The final draft revision of part 18 of the ISO 10993 series, now titled “Chemical Characterization of Medical Device Materials within a Risk Management Process,” is available for purchase from several websites. This new title signals significant changes from the previous version, reflecting a more integrated approach to chemical characterization within the broader context of risk management for medical devices.
This webinar will highlight the main changes introduced in the revised ISO 10993-18, emphasizing the incorporation of an Analytical Evaluation Threshold (AET). The AET is a crucial concept that aids in the accurate identification and quantification of compounds, which is essential for subsequent toxicological assessments. Understanding how to determine and apply the AET is vital for ensuring the safety and compliance of medical devices.
One of the critical aspects covered in the webinar is when to perform an Extractables study, how to design it, and how it differs from a Leachables study. Extractables studies are essential for identifying potential leachable compounds under exaggerated conditions, while Leachables studies focus on compounds that actually migrate into the product under normal conditions. Distinguishing between these two types of studies and knowing when to implement each is crucial for effective risk management.
By the end of the webinar, participants will have a comprehensive understanding of several key points. They will learn when and how to set up Extractables and Leachables studies as part of an overall risk management strategy. The webinar will also clarify the differences between screening and targeted analytical techniques, which are fundamental for accurate chemical characterization.

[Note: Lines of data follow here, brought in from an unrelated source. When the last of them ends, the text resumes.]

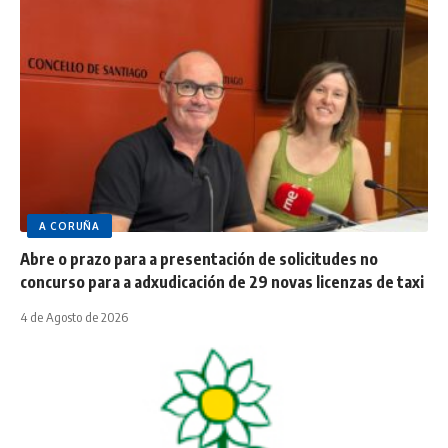
A CORUÑA
Abre o prazo para a presentación de solicitudes no
concurso para a adxudicación de 29 novas licenzas de taxi
4 de Agosto de 2026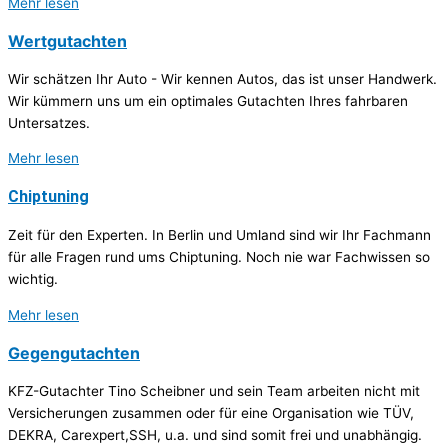
Mehr lesen
Wertgutachten
Wir schätzen Ihr Auto - Wir kennen Autos, das ist unser Handwerk.
Wir kümmern uns um ein optimales Gutachten Ihres fahrbaren
Untersatzes.
Mehr lesen
Chiptuning
Zeit für den Experten. In Berlin und Umland sind wir Ihr Fachmann
für alle Fragen rund ums Chiptuning. Noch nie war Fachwissen so
wichtig.
Mehr lesen
Gegengutachten
KFZ-Gutachter Tino Scheibner und sein Team arbeiten nicht mit
Versicherungen zusammen oder für eine Organisation wie TÜV,
DEKRA, Carexpert,SSH, u.a. und sind somit frei und unabhängig.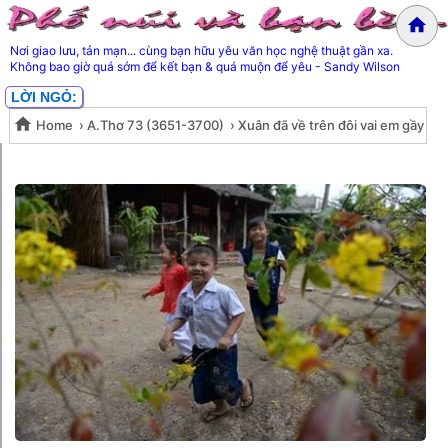
Nơi giao lưu, tản mạn... cùng bạn hữu yêu văn học nghệ thuật gần xa.
Không bao giờ quá sớm để kết bạn & quá muộn để yêu - Sandy Wilson
LỜI NGỎ:
Home
›
A.Thơ 73 (3651-3700)
›
Xuân đã về trên đôi vai em gầy
Xuân đã về trên đôi vai em gầy
guộc- Lê Thanh Hùng
guộc- Lê Thanh Hùng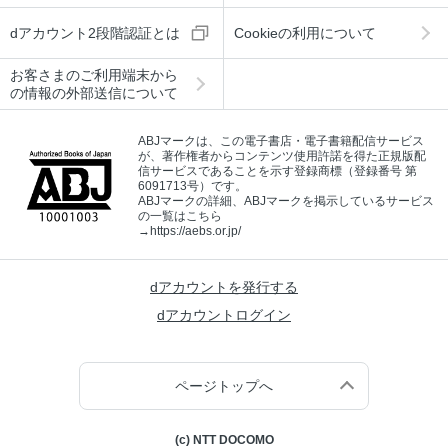
dアカウント2段階認証とは
Cookieの利用について
お客さまのご利用端末から
の情報の外部送信について
ABJマークは、この電子書店・電子書籍配信サービス
が、著作権者からコンテンツ使用許諾を得た正規版配
信サービスであることを示す登録商標（登録番号 第
6091713号）です。
ABJマークの詳細、ABJマークを掲示しているサービス
の一覧はこちら
→
https://aebs.or.jp/
dアカウントを発行する
dアカウントログイン
ページトップへ
(c) NTT DOCOMO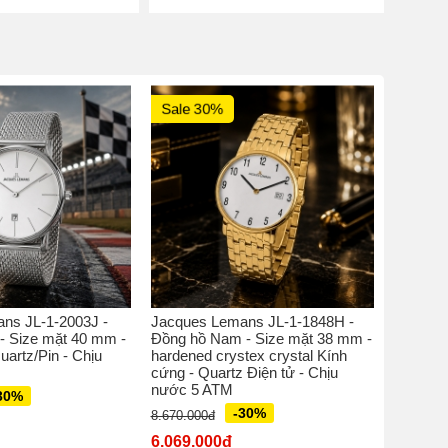
Sale 30%
Sale 
ns JL-1-2003J -
Jacques Lemans JL-1-1848H -
Jacques
- Size mặt 40 mm -
Đồng hồ Nam - Size mặt 38 mm -
Đồng hồ
uartz/Pin - Chịu
hardened crystex crystal Kính
perspex 
cứng - Quartz Điện tử - Chịu
Quatz M
nước 5 ATM
30%
5.770.00
-30%
8.670.000đ
4.039.
6.069.000đ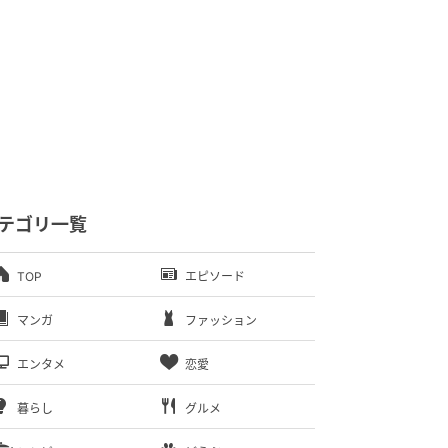
テゴリ一覧
TOP
エピソード
マンガ
ファッション
エンタメ
恋愛
暮らし
グルメ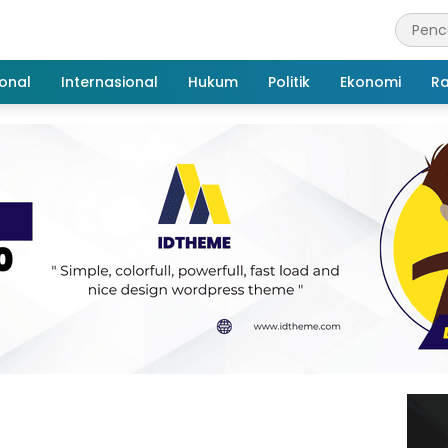
onal
Internasional
Hukum
Politik
Ekonomi
R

Participants will gain insights into why and how to calculate an Analytical Evaluation Threshold, a critical step for determining the relevance of detected compounds. Additionally, the importance of reliable compound identification and quantification will be emphasized, highlighting the need for precise analytical methods and thorough documentation.
This webinar aims to equip attendees with the knowledge necessary to navigate the changes in the revised ISO 10993-18. By understanding these new requirements and methodologies, participants will be better prepared to ensure the safety and regulatory compliance of their medical devices through effective chemical characterization and risk management practices.